ABOUT THIS TASK: Return every record below exactly as given.

Saved data entries

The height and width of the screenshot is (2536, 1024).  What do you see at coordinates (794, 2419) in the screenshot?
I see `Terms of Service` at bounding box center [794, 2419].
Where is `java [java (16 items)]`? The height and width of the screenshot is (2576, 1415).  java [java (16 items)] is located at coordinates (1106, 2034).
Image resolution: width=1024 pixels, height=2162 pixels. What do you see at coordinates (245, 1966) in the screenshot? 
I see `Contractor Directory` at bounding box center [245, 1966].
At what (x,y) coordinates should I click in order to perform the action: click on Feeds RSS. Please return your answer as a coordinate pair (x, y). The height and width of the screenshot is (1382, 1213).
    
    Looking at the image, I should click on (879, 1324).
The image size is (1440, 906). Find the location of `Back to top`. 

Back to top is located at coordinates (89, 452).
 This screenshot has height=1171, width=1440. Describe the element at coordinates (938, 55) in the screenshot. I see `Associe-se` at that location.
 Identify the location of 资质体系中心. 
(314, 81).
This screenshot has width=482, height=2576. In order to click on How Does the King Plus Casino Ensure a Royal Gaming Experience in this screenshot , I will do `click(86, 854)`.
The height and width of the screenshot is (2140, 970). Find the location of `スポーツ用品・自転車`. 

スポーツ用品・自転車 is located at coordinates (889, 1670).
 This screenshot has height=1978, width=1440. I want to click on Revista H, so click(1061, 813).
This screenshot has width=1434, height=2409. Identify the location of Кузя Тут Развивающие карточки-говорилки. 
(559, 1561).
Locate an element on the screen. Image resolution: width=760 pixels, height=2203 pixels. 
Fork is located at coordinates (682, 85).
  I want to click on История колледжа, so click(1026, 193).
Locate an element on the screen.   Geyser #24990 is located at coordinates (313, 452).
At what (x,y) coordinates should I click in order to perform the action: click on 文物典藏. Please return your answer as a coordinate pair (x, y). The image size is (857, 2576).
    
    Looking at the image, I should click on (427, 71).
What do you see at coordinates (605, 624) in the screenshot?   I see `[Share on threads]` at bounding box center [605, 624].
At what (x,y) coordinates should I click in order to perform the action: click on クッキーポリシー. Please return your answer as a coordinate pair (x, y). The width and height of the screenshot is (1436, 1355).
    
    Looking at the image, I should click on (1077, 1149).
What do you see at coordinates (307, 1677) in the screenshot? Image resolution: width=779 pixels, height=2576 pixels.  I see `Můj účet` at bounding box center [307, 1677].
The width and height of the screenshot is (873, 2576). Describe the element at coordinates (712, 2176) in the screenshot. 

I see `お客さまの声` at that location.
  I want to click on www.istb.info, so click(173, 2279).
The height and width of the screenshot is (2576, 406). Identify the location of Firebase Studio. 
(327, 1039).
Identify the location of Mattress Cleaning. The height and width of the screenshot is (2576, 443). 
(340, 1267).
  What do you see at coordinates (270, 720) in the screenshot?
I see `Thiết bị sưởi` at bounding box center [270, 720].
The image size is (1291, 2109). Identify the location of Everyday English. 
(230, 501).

SOLUTION FOR THIS EXERCISE:
The height and width of the screenshot is (2536, 1024).  What do you see at coordinates (794, 2419) in the screenshot?
I see `Terms of Service` at bounding box center [794, 2419].
Where is `java [java (16 items)]`? The height and width of the screenshot is (2576, 1415).  java [java (16 items)] is located at coordinates (1106, 2034).
Image resolution: width=1024 pixels, height=2162 pixels. What do you see at coordinates (245, 1966) in the screenshot? 
I see `Contractor Directory` at bounding box center [245, 1966].
At what (x,y) coordinates should I click in order to perform the action: click on Feeds RSS. Please return your answer as a coordinate pair (x, y). The height and width of the screenshot is (1382, 1213).
    
    Looking at the image, I should click on (879, 1324).
The image size is (1440, 906). Find the location of `Back to top`. 

Back to top is located at coordinates (89, 452).
 This screenshot has height=1171, width=1440. Describe the element at coordinates (938, 55) in the screenshot. I see `Associe-se` at that location.
 Identify the location of 资质体系中心. 
(314, 81).
This screenshot has width=482, height=2576. In order to click on How Does the King Plus Casino Ensure a Royal Gaming Experience in this screenshot , I will do `click(86, 854)`.
The height and width of the screenshot is (2140, 970). Find the location of `スポーツ用品・自転車`. 

スポーツ用品・自転車 is located at coordinates (889, 1670).
 This screenshot has height=1978, width=1440. I want to click on Revista H, so click(1061, 813).
This screenshot has width=1434, height=2409. Identify the location of Кузя Тут Развивающие карточки-говорилки. 
(559, 1561).
Locate an element on the screen. Image resolution: width=760 pixels, height=2203 pixels. 
Fork is located at coordinates (682, 85).
  I want to click on История колледжа, so click(1026, 193).
Locate an element on the screen.   Geyser #24990 is located at coordinates (313, 452).
At what (x,y) coordinates should I click in order to perform the action: click on 文物典藏. Please return your answer as a coordinate pair (x, y). The image size is (857, 2576).
    
    Looking at the image, I should click on (427, 71).
What do you see at coordinates (605, 624) in the screenshot?   I see `[Share on threads]` at bounding box center [605, 624].
At what (x,y) coordinates should I click in order to perform the action: click on クッキーポリシー. Please return your answer as a coordinate pair (x, y). The width and height of the screenshot is (1436, 1355).
    
    Looking at the image, I should click on (1077, 1149).
What do you see at coordinates (307, 1677) in the screenshot? Image resolution: width=779 pixels, height=2576 pixels.  I see `Můj účet` at bounding box center [307, 1677].
The width and height of the screenshot is (873, 2576). Describe the element at coordinates (712, 2176) in the screenshot. 

I see `お客さまの声` at that location.
  I want to click on www.istb.info, so click(173, 2279).
The height and width of the screenshot is (2576, 406). Identify the location of Firebase Studio. 
(327, 1039).
Identify the location of Mattress Cleaning. The height and width of the screenshot is (2576, 443). 
(340, 1267).
  What do you see at coordinates (270, 720) in the screenshot?
I see `Thiết bị sưởi` at bounding box center [270, 720].
The image size is (1291, 2109). Identify the location of Everyday English. 
(230, 501).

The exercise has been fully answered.